> INPUT RECORDS:
⁂
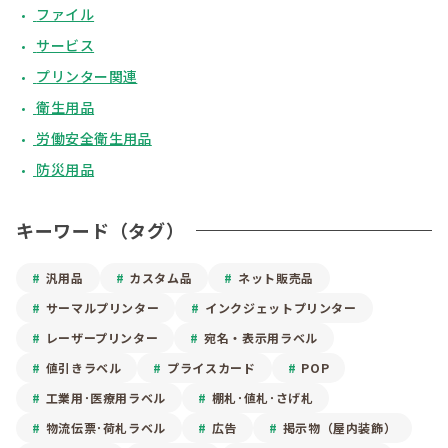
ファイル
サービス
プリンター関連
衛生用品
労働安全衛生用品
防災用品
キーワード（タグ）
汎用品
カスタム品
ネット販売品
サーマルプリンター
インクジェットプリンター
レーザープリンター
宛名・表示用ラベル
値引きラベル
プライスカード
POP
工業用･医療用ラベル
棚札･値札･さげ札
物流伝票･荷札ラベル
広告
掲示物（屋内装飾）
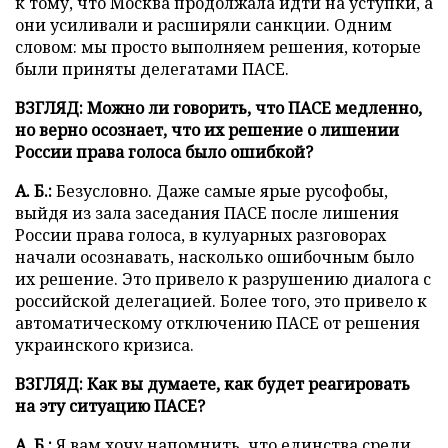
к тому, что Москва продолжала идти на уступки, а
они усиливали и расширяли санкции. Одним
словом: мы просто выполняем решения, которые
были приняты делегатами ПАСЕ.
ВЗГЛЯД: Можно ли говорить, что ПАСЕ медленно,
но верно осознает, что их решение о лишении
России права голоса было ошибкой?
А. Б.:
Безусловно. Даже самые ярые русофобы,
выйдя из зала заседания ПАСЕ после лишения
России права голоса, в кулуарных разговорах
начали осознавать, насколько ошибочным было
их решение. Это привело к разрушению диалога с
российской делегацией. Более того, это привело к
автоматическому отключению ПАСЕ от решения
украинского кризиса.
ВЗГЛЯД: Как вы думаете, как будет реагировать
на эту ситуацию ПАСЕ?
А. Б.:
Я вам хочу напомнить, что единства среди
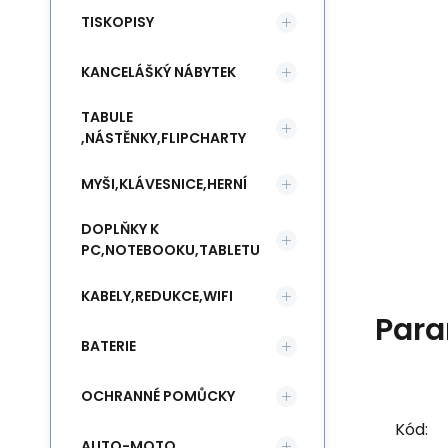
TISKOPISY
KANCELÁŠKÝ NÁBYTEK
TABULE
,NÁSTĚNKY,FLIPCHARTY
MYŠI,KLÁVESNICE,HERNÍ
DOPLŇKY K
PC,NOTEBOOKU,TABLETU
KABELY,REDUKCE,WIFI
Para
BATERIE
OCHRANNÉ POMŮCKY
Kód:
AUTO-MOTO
⁂
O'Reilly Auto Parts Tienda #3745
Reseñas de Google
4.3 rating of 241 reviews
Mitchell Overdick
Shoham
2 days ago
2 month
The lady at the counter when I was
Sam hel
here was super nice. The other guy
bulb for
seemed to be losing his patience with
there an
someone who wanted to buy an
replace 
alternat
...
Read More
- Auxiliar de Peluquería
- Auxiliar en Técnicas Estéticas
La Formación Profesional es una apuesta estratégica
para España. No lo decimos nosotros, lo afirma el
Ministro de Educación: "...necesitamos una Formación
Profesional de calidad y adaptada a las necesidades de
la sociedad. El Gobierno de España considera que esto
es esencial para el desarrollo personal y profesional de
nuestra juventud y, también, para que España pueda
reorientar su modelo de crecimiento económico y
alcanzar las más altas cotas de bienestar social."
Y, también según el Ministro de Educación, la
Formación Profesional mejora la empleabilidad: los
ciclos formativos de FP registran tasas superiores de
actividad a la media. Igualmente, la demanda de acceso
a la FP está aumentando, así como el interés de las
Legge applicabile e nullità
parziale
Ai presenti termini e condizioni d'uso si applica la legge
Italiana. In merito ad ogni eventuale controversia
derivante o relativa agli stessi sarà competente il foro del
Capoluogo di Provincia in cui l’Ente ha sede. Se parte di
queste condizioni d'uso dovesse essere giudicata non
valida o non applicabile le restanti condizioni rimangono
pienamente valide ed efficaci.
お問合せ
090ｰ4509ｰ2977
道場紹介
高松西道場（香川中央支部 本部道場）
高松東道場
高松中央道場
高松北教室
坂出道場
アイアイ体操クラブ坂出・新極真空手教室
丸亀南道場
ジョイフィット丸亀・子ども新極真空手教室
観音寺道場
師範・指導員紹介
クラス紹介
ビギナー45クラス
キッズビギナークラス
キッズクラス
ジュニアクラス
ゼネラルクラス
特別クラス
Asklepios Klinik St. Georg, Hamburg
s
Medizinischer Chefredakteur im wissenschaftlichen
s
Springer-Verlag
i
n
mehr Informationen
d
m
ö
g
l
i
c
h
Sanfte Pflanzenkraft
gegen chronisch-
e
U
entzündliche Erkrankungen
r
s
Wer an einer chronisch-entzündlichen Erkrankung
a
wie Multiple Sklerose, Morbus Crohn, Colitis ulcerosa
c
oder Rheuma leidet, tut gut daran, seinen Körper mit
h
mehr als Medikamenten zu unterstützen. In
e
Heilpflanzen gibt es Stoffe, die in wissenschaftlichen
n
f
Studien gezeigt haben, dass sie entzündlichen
⁂
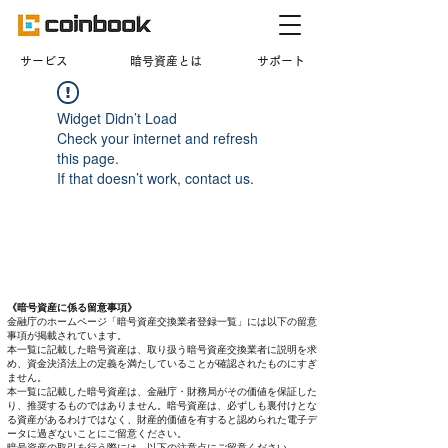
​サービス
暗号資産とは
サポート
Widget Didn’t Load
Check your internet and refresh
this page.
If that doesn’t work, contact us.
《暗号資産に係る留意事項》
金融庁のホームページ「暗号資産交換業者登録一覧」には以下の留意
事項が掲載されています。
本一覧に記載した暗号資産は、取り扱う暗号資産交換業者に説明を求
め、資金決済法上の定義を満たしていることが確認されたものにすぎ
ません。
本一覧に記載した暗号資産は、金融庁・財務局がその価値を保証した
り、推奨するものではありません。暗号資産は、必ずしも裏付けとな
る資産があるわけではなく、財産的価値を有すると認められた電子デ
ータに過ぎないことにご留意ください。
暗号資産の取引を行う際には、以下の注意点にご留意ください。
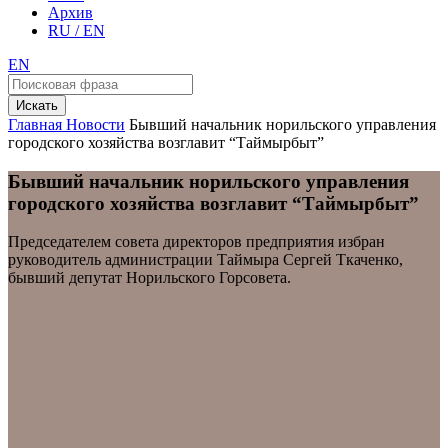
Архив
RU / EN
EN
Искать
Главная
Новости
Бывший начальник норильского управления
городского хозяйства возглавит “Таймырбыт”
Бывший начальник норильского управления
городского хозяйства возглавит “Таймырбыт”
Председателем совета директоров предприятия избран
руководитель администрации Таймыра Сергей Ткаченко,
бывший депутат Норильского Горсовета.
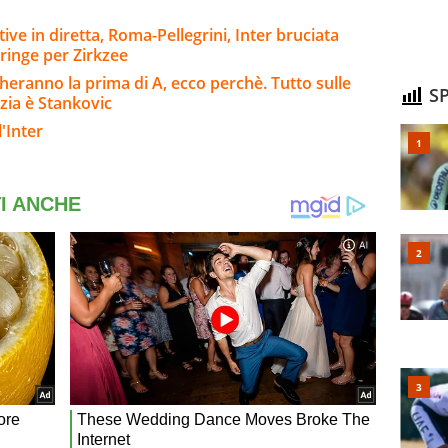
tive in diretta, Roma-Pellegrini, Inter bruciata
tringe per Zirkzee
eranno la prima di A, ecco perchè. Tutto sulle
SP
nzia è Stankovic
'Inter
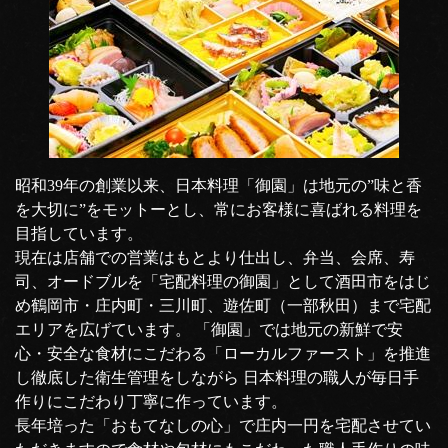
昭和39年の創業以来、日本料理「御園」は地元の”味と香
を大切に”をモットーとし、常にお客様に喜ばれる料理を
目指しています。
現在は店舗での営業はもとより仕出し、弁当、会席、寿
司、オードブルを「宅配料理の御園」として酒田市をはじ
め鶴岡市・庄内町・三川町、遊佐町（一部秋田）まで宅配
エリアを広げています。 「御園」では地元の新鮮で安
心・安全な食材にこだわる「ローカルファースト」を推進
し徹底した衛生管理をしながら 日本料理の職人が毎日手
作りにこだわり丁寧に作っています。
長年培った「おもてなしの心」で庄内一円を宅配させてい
⁂
Please give the number of lines above that contain the string "голоса", and nothing more.

2